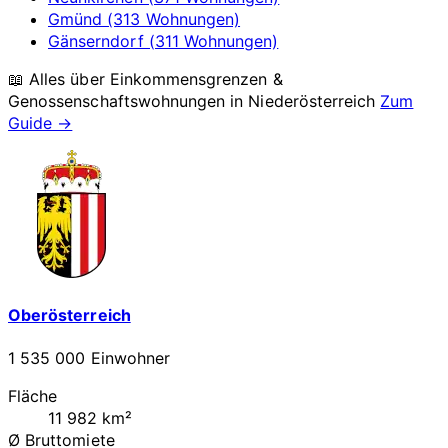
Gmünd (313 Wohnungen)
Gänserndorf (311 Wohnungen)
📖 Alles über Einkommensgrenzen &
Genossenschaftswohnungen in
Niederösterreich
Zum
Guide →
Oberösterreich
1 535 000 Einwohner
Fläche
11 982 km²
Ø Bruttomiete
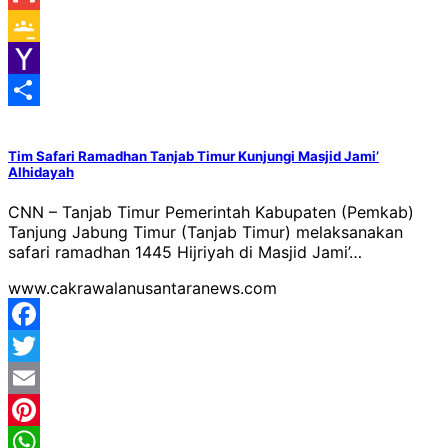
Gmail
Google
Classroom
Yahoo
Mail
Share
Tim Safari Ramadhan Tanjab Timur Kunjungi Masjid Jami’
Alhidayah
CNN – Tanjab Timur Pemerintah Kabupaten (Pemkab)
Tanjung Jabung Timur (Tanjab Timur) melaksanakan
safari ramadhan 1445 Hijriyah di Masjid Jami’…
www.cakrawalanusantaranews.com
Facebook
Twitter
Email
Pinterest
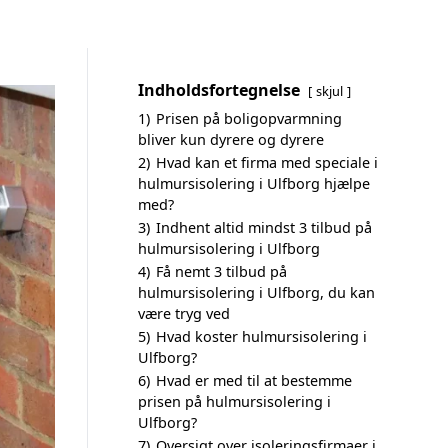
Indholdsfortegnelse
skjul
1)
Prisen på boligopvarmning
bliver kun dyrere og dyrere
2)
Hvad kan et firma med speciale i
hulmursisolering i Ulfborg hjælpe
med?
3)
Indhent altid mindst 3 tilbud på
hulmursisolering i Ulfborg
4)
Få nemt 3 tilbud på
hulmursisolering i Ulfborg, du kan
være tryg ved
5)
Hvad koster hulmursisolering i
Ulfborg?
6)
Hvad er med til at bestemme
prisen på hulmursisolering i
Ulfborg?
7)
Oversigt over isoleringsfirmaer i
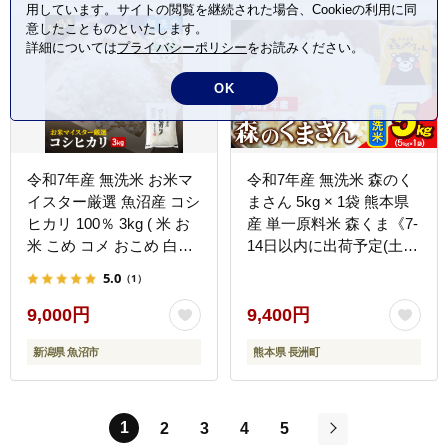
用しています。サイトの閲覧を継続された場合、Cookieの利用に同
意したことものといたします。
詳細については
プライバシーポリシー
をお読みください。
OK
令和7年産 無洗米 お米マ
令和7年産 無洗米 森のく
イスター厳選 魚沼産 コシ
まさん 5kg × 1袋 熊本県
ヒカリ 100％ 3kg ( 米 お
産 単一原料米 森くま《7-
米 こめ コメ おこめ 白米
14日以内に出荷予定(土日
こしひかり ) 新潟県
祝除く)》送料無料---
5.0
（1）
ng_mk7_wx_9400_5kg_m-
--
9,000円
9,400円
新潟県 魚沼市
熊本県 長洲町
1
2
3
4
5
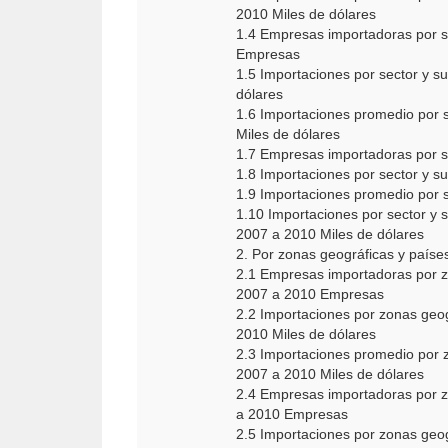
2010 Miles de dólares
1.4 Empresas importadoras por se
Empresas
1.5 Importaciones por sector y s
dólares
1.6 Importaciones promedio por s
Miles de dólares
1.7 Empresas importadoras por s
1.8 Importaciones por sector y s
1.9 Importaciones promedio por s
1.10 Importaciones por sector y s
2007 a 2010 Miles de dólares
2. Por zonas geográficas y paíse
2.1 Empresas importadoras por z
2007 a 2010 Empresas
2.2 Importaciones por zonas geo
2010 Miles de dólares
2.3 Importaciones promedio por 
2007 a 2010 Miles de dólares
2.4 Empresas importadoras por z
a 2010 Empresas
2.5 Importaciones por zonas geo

## Goal of the exercise
Please output the material as written, apart from the images.

## Result for this task
Gmünd (313 Wohnungen)
Gänserndorf (311 Wohnungen)
📖 Alles über Einkommensgrenzen &
Genossenschaftswohnungen in
Niederösterreich
Zum
Guide →
Oberösterreich
1 535 000 Einwohner
Fläche
11 982 km²
Ø Bruttomiete
Gmail
Google
Classroom
Yahoo
Mail
Share
Tim Safari Ramadhan Tanjab Timur Kunjungi Masjid Jami’
Alhidayah
CNN – Tanjab Timur Pemerintah Kabupaten (Pemkab)
Tanjung Jabung Timur (Tanjab Timur) melaksanakan
safari ramadhan 1445 Hijriyah di Masjid Jami’…
www.cakrawalanusantaranews.com
Facebook
Twitter
Email
Pinterest
Indholdsfortegnelse
skjul
1)
Prisen på boligopvarmning
bliver kun dyrere og dyrere
2)
Hvad kan et firma med speciale i
hulmursisolering i Ulfborg hjælpe
med?
3)
Indhent altid mindst 3 tilbud på
hulmursisolering i Ulfborg
4)
Få nemt 3 tilbud på
hulmursisolering i Ulfborg, du kan
være tryg ved
5)
Hvad koster hulmursisolering i
Ulfborg?
6)
Hvad er med til at bestemme
prisen på hulmursisolering i
Ulfborg?
7)
Oversigt over isoleringsfirmaer i
用しています。サイトの閲覧を継続された場合、Cookieの利用に同
意したことものといたします。
詳細については
プライバシーポリシー
をお読みください。
OK
令和7年産 無洗米 お米マ
令和7年産 無洗米 森のく
イスター厳選 魚沼産 コシ
まさん 5kg × 1袋 熊本県
ヒカリ 100％ 3kg ( 米 お
産 単一原料米 森くま《7-
米 こめ コメ おこめ 白米
14日以内に出荷予定(土日
こしひかり ) 新潟県
祝除く)》送料無料---
5.0
（1）
ng_mk7_wx_9400_5kg_m-
--
9,000円
9,400円
新潟県 魚沼市
熊本県 長洲町
1
2
3
4
5
2010 Miles de dólares
1.4 Empresas importadoras por se
Empresas
1.5 Importaciones por sector y s
dólares
1.6 Importaciones promedio por s
Miles de dólares
1.7 Empresas importadoras por s
1.8 Importaciones por sector y s
1.9 Importaciones promedio por s
1.10 Importaciones por sector y s
2007 a 2010 Miles de dólares
2. Por zonas geográficas y paíse
2.1 Empresas importadoras por z
2007 a 2010 Empresas
2.2 Importaciones por zonas geo
2010 Miles de dólares
2.3 Importaciones promedio por 
2007 a 2010 Miles de dólares
2.4 Empresas importadoras por z
a 2010 Empresas
2.5 Importaciones por zonas geo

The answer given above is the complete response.